Mas o Comitê de Relações Exteriores do Parlamento anunciou que está abrindo um inquérito sobre a resposta do Ministério dos Negócios Estrangeiros à situação no Afeganistão. O secretário de Relações Exteriores, Dominic Raab, deve ser interrogado por parlamentares em 1º de setembro.
Anthony Loyd
O autor da reportagem, Anthony Loyd, é um premiado correspondente e começou a cobrir conflitos para o The Times na guerra da Bósnia, em 1993. Já recebeu 14 prêmios importantes e foi três vezes nomeado Repórter Estrangeiro do Ano.
Entre sua matérias de grande impacto está uma entrevista com a jovem Shamima Begum, uma das “noivas do Estado Islâmico”, em 2019. Ela estava grávida e fez um apelo para ser perdoada e voltar ao Reino Unido, desencadeando uma crise em torno da política britânica a respeito de pessoas aliciadas por extremistas.
Na reportagem sobre os documentos encontrados no Afeganistão, ele contou que achou-os entre as cinzas de um churrasco no quintal de um prédio de residência da embaixada britânica.
“No início, enquanto eu acompanhava uma patrulha do Talibã pelo do bairro diplomático abandonado de Cabul em busca de um retrato da Rainha, as folhas de papel empoeiradas pareciam comuns em meio à bagunça geral da retirada da embaixada britânica […].
Foi só quando me abaixei para examinar os documentos mais de perto que percebi seu significado. Enquanto a patrulha do Talibã prometia proteger a embaixada e qualquer retrato da Rainha que encontrassem dos saqueadores, os diplomatas britânicos haviam deixado as informações pessoais de alguns de seus funcionários afegãos na embaixada — seus nomes, endereços e números de telefone, bem como aqueles de candidatos a empregos – jogados no chão enquanto a cidade caía nas mãos do Talibã.”
Ele revelou alguns trechos dos currículos, que comprometem a vida de quem os escreveu:
“Um jovem afegão, que se candidatou a um emprego na embaixada neste verão, listando orgulhosamente em seu currículo sua experiência anterior de trabalho para os militares dos Estados Unidos em Helmand, merecia que seu nome, número de telefone e endereço completo fossem deixados pela embaixada para o Talibã para ler?”
E contou como foi o contato com alguns dos afegãos da lista, que expressaram medo e riscos na tentativa de chegar à área ocupada pelos britânicos no aeroporto de Cabul.
Perseguição à mídia
Nos primeiros dias após a tomada de Cabul, em 15 de agosto, o grupo extremista lançou uma operação de relações públicas para tentar reconstruir sua imagem e prometeu não retaliar contra funcionários do governo, soldados e pessoas que trabalharam para governos ocidentais no Afeganistão.
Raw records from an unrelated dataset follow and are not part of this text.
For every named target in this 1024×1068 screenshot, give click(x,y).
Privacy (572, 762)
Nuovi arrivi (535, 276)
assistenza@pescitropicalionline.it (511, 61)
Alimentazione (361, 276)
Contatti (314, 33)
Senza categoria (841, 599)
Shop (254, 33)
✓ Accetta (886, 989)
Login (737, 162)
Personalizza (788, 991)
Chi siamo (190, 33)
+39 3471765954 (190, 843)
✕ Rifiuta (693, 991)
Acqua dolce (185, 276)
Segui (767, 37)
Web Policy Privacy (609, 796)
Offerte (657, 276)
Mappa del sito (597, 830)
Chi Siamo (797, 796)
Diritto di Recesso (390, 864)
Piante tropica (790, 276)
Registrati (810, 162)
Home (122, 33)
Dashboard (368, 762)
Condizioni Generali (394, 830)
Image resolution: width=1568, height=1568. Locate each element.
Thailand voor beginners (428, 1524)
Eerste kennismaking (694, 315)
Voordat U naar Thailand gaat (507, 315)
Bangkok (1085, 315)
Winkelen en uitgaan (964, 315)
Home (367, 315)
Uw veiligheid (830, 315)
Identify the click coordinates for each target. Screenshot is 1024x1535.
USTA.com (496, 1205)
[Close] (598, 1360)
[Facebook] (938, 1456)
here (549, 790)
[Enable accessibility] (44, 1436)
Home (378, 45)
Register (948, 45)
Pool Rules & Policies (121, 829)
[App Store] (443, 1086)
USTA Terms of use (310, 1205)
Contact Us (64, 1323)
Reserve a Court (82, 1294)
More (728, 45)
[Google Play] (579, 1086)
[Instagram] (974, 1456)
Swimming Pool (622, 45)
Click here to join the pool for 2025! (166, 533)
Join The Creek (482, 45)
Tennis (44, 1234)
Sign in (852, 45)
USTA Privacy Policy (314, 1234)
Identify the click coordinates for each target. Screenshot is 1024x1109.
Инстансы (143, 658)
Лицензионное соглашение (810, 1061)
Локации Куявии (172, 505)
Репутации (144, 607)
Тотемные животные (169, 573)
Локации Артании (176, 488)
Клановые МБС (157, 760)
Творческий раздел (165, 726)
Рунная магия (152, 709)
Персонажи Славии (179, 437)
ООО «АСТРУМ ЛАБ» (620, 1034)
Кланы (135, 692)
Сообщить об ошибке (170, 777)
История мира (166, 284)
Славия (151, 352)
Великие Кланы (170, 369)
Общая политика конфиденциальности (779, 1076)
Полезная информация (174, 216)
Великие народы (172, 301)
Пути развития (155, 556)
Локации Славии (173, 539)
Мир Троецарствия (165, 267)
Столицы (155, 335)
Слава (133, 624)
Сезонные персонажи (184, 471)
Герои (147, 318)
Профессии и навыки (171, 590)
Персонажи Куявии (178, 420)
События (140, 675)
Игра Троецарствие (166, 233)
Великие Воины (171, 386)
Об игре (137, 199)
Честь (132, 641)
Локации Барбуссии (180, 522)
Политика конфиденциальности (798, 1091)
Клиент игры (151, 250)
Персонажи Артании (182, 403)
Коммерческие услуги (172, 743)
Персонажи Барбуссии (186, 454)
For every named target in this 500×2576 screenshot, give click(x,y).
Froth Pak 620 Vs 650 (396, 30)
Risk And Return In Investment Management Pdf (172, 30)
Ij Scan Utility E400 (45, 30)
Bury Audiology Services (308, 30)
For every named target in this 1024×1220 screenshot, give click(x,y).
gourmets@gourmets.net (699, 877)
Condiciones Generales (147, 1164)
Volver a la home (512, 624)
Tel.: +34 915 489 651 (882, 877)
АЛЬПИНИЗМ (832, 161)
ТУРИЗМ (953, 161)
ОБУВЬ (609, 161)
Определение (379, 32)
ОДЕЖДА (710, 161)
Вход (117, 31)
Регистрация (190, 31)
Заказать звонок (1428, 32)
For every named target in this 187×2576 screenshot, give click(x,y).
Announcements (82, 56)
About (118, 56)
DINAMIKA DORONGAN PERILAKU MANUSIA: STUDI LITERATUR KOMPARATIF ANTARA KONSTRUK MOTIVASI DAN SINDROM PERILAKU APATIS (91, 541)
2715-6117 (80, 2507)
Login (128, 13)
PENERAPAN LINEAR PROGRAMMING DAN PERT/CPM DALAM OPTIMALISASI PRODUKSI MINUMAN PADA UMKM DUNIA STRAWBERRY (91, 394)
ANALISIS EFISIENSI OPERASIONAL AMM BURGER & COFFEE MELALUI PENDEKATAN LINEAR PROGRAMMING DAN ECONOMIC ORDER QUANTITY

No entanto, a mídia local e ativistas relataram que o Talibã conduziu buscas domiciliares e prendeu jornalistas e afegãos que trabalhavam com governos estrangeiros.
A mídia internacional também noticiou que o Talibã apreendeu equipamentos de identificação biométrica e softwares deixados pelas tropas dos EUA e os estava usando para identificar aliados afegãos dos americanos no país.